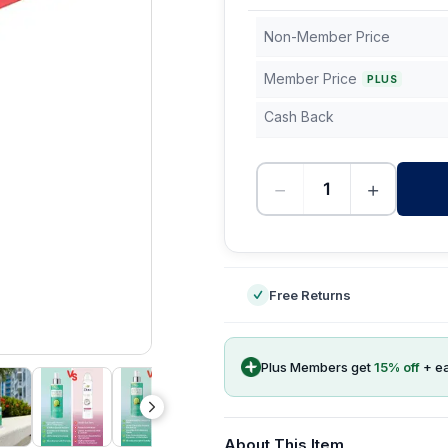
Non-Member Price
Member Price
PLUS
Cash Back
−
+
-
Free Returns
Plus Members get
15
% off
+ e
About This Item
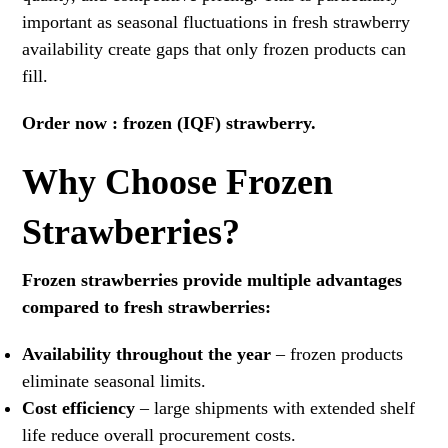
important as seasonal fluctuations in fresh strawberry
availability create gaps that only frozen products can
fill.
Order now :
frozen (IQF) strawberry.
Why Choose Frozen
Strawberries?
Frozen strawberries provide multiple advantages
compared to fresh strawberries:
Availability throughout the year
– frozen products
eliminate seasonal limits.
Cost efficiency
– large shipments with extended shelf
life reduce overall procurement costs.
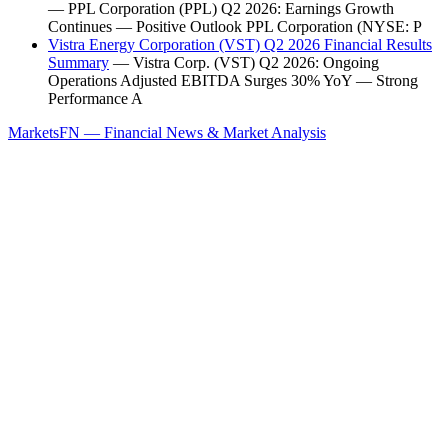
— PPL Corporation (PPL) Q2 2026: Earnings Growth
Continues — Positive Outlook PPL Corporation (NYSE: P
Vistra Energy Corporation (VST) Q2 2026 Financial Results
Summary
— Vistra Corp. (VST) Q2 2026: Ongoing
Operations Adjusted EBITDA Surges 30% YoY — Strong
Performance A
MarketsFN — Financial News & Market Analysis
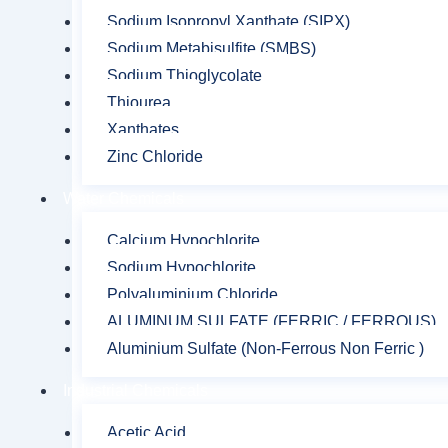
Sodium Isopropyl Xanthate (SIPX)
Sodium Metabisulfite (SMBS)
Sodium Thioglycolate
Thiourea
Xanthates
Zinc Chloride
Water Chemicals
Calcium Hypochlorite
Sodium Hypochlorite
Polyaluminium Chloride
ALUMINUM SULFATE (FERRIC / FERROUS)
Aluminium Sulfate (Non-Ferrous Non Ferric )
Industrial Chemicals
Acetic Acid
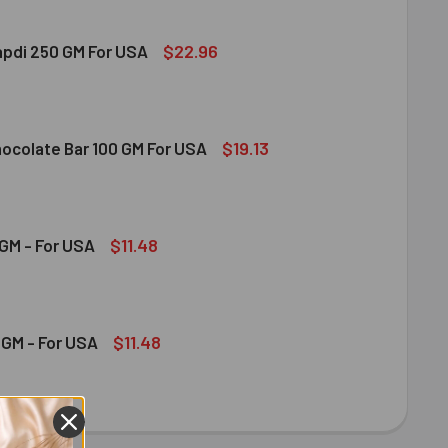
$22.96
apdi 250 GM For USA
S SOAN PAPDI 250 GM FOR USA
ITY OF GITS SOAN PAPDI 250 GM FOR USA
$19.13
hocolate Bar 100 GM For USA
DT MILK CHOCOLATE BAR 100 GM FOR USA
ITY OF LINDT MILK CHOCOLATE BAR 100 GM FOR USA
$11.48
GM - For USA
OND 100 GM - FOR USA
ITY OF ALMOND 100 GM - FOR USA
$11.48
GM - For USA
HEW 100 GM - FOR USA
ITY OF CASHEW 100 GM - FOR USA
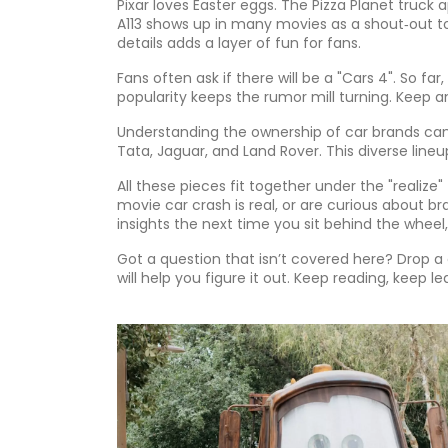
Pixar loves Easter eggs. The Pizza Planet truck
A113 shows up in many movies as a shout‑out t
details adds a layer of fun for fans.
Fans often ask if there will be a "Cars 4". So fa
popularity keeps the rumor mill turning. Keep 
Understanding the ownership of car brands can
Tata, Jaguar, and Land Rover. This diverse li
All these pieces fit together under the "realize"
movie car crash is real, or are curious about br
insights the next time you sit behind the wheel,
Got a question that isn’t covered here? Drop
will help you figure it out. Keep reading, keep 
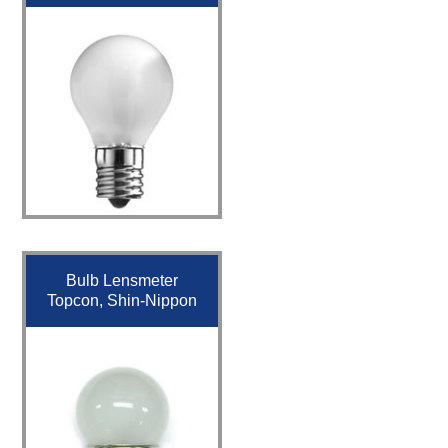
Bulb Lensmeter
Topcon, Shin-Nippon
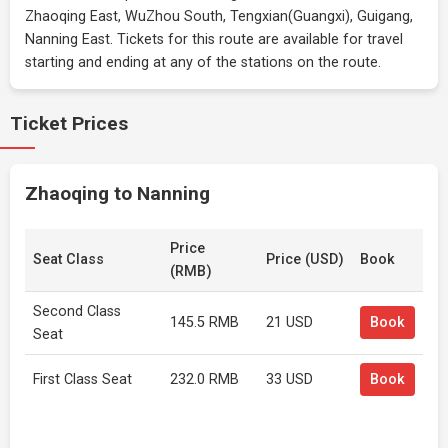
Zhaoqing East, WuZhou South, Tengxian(Guangxi), Guigang,
Nanning East. Tickets for this route are available for travel
starting and ending at any of the stations on the route.
Ticket Prices
Zhaoqing to Nanning
Price
Seat Class
Price (USD)
Book
(RMB)
Second Class
145.5 RMB
21 USD
Book
Seat
First Class Seat
232.0 RMB
33 USD
Book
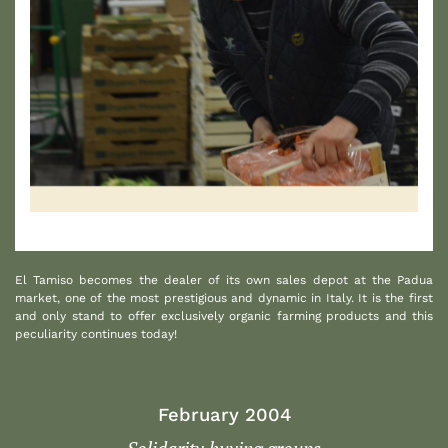
1
El Tamiso becomes the dealer of its own sales depot at the Padua
market, one of the most prestigious and dynamic in Italy. It is the first
and only stand to offer exclusively organic farming products and this
peculiarity continues today!
February 2004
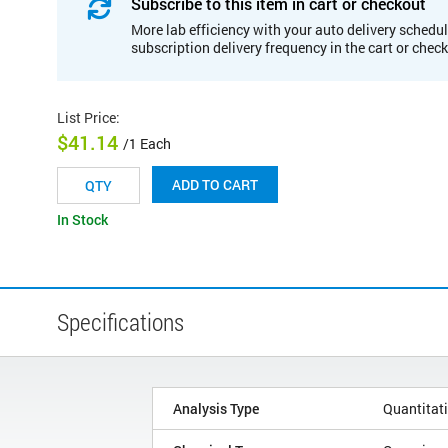
Subscribe to this item in cart or checkout
More lab efficiency with your auto delivery schedul
subscription delivery frequency in the cart or chec
List Price
:
$41.14
/1 Each
ADD TO CART
In Stock
Specifications
Analysis Type
Quantitat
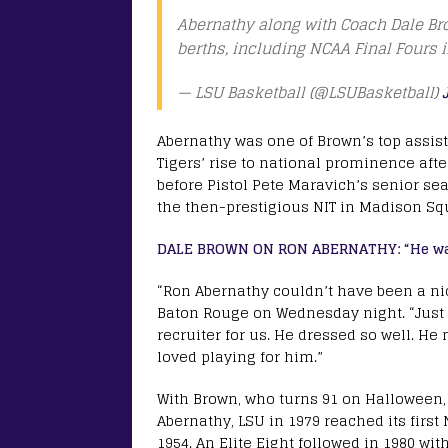
Abernathy along with Coach Dale B
berths, including NCAA Final Fours 
— LSU Basketball (@LSUBasketball)
Abernathy was one of Brown’s top assist
Tigers’ rise to national prominence af
before Pistol Pete Maravich’s senior s
the then-prestigious NIT in Madison Sq
DALE BROWN ON RON ABERNATHY: “He was 
“Ron Abernathy couldn’t have been a ni
Baton Rouge on Wednesday night. “Just 
recruiter for us. He dressed so well. H
loved playing for him.”
With Brown, who turns 91 on Halloween, 
Abernathy, LSU in 1979 reached its first
1954. An Elite Eight followed in 1980 wit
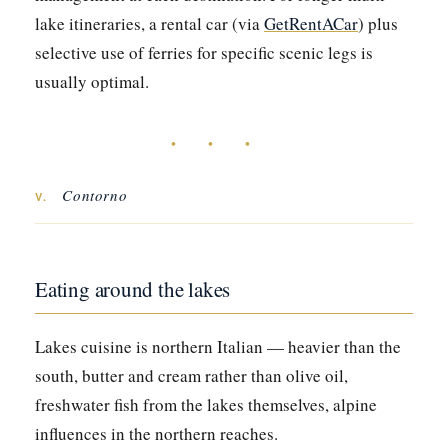
lake itineraries, a rental car (via
GetRentACar
) plus
selective use of ferries for specific scenic legs is
usually optimal.
• • •
Contorno
V.
Eating around the lakes
Lakes cuisine is northern Italian — heavier than the
south, butter and cream rather than olive oil,
freshwater fish from the lakes themselves, alpine
influences in the northern reaches.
· · · · ·
_Description of the task_
A verbatim rendering of the listing above is required, without any of its pictures.

_Answer area_
Non-Member Price
Member Price
PLUS
Cash Back
−
+
-
Free Returns
Plus Members get
15
% off
+ e
About This Item
important as seasonal fluctuations in fresh strawberry
availability create gaps that only frozen products can
fill.
Order now :
frozen (IQF) strawberry.
Why Choose Frozen
Strawberries?
Frozen strawberries provide multiple advantages
compared to fresh strawberries:
Availability throughout the year
– frozen products
eliminate seasonal limits.
Cost efficiency
– large shipments with extended shelf
life reduce overall procurement costs.
— PPL Corporation (PPL) Q2 2026: Earnings Growth
Continues — Positive Outlook PPL Corporation (NYSE: P
Vistra Energy Corporation (VST) Q2 2026 Financial Results
Summary
— Vistra Corp. (VST) Q2 2026: Ongoing
Operations Adjusted EBITDA Surges 30% YoY — Strong
Performance A
MarketsFN — Financial News & Market Analysis
Sodium Isopropyl Xanthate (SIPX)
Sodium Metabisulfite (SMBS)
Sodium Thioglycolate
Thiourea
Xanthates
Zinc Chloride
Water Chemicals
Calcium Hypochlorite
Sodium Hypochlorite
Polyaluminium Chloride
ALUMINUM SULFATE (FERRIC / FERROUS)
Aluminium Sulfate (Non-Ferrous Non Ferric )
Industrial Chemicals
Acetic Acid
$22.96
apdi 250 GM For USA
S SOAN PAPDI 250 GM FOR USA
ITY OF GITS SOAN PAPDI 250 GM FOR USA
$19.13
hocolate Bar 100 GM For USA
DT MILK CHOCOLATE BAR 100 GM FOR USA
ITY OF LINDT MILK CHOCOLATE BAR 100 GM FOR USA
$11.48
GM - For USA
OND 100 GM - FOR USA
ITY OF ALMOND 100 GM - FOR USA
$11.48
GM - For USA
HEW 100 GM - FOR USA
ITY OF CASHEW 100 GM - FOR USA
Pixar loves Easter eggs. The Pizza Planet truck
A113 shows up in many movies as a shout‑out t
details adds a layer of fun for fans.
Fans often ask if there will be a "Cars 4". So fa
popularity keeps the rumor mill turning. Keep 
Understanding the ownership of car brands can
Tata, Jaguar, and Land Rover. This diverse li
All these pieces fit together under the "realize"
movie car crash is real, or are curious about br
insights the next time you sit behind the wheel,
Got a question that isn’t covered here? Drop
will help you figure it out. Keep reading, keep 
Bulb Lensmeter
Topcon, Shin-Nippon
Zhaoqing East, WuZhou South, Tengxian(Guangxi), Guigang,
Nanning East. Tickets for this route are available for travel
starting and ending at any of the stations on the route.
Ticket Prices
Zhaoqing to Nanning
Price
Seat Class
Price (USD)
Book
(RMB)
Second Class
145.5 RMB
21 USD
Book
Seat
First Class Seat
232.0 RMB
33 USD
Book
1
El Tamiso becomes the dealer of its own sales depot at the Padua
market, one of the most prestigious and dynamic in Italy. It is the first
and only stand to offer exclusively organic farming products and this
peculiarity continues today!
February 2004
Subscribe to this item in cart or checkout
More lab efficiency with your auto delivery schedul
subscription delivery frequency in the cart or chec
List Price
:
$41.14
/1 Each
ADD TO CART
In Stock
Specifications
Analysis Type
Quantitat
Abernathy along with Coach Dale B
berths, including NCAA Final Fours 
— LSU Basketball (@LSUBasketball)
Abernathy was one of Brown’s top assist
Tigers’ rise to national prominence af
before Pistol Pete Maravich’s senior s
the then-prestigious NIT in Madison Sq
DALE BROWN ON RON ABERNATHY: “He was 
“Ron Abernathy couldn’t have been a ni
Baton Rouge on Wednesday night. “Just 
recruiter for us. He dressed so well. H
loved playing for him.”
With Brown, who turns 91 on Halloween, 
Abernathy, LSU in 1979 reached its first
1954. An Elite Eight followed in 1980 wit
lake itineraries, a rental car (via
GetRentACar
) plus
selective use of ferries for specific scenic legs is
usually optimal.
• • •
Contorno
V.
Eating around the lakes
Lakes cuisine is northern Italian — heavier than the
south, butter and cream rather than olive oil,
freshwater fish from the lakes themselves, alpine
influences in the northern reaches.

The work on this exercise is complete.